Александр Чиненков - Крещенные кровью
В глазах Бергера светилась преданность и верность. Штерн улыбнулся. Унтер-офицер козырнул и вышел, а генерал уселся на табурет, закинул ногу на ногу и пристально посмотрел на опустившего голову начальника полиции поселка Большой Ручей.
– Ну что, Купец, вот и снова свиделись, – сказал он с едва заметной улыбкой. – А ты не очень-то рад меня видеть.

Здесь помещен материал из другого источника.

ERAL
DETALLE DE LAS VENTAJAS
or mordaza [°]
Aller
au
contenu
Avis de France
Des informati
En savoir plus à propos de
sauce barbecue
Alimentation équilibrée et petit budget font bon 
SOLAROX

– Я уже ничему не рад в этой жизни подлой, – выдавил из себя Васька.
– Ты никак хоронишь себя? – рассмеялся Штерн. – А для чего пожитки в мешки сложил? Драпать ведь собрался?

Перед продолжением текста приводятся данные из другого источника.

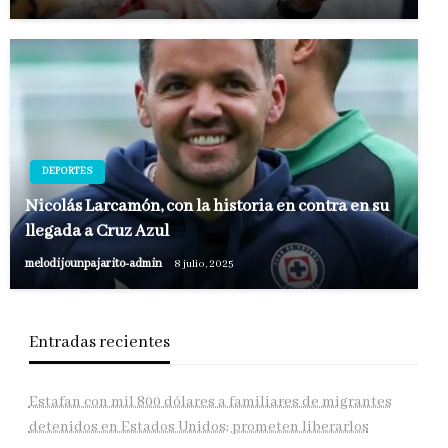
DEPORTES
Nicolás Larcamón, con la historia en contra en su
llegada a Cruz Azul
melodijounpajarito-admin
8 julio, 2025
Entradas recientes
Estafan con mil 800 dólares a familiares de migrantes
detenidos en Estados Unidos; prometen liberarlos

Васька приподнял голову и зло зыркнул на гостя.
– Теперь ты понял, что не ты сбежал от Альбины и банды, а мы позволили тебе это сделать? – перестав смеяться, сказал Штерн.
– Понятно, – кивнул Васька, наполняя стакан самогоном. – Вы меня использовали по своему усмотрению!

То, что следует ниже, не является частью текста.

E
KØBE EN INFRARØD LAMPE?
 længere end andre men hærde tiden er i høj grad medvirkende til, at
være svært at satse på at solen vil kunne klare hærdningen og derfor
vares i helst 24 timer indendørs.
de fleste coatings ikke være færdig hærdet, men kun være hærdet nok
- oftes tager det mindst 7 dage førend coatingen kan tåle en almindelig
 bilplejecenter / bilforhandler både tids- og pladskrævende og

– Ты догадлив, – искренне рассмеялся Штерн. – С твоей помощью мы вышли на банду Проньки и разгромили ее. С твоей помощью мы завладели награбленным бандитами добром. Вот только…
– Вот только до клада скопцов добраться вашей долбаной смекалки не хватило! – позлорадствовал Носов, щуря слезящиеся глаза.
– У меня смекалки на все хватило, – поджав губы, заявил Штерн. – Я знаю, где спрятан клад скопцов, и могу без тебя забрать его.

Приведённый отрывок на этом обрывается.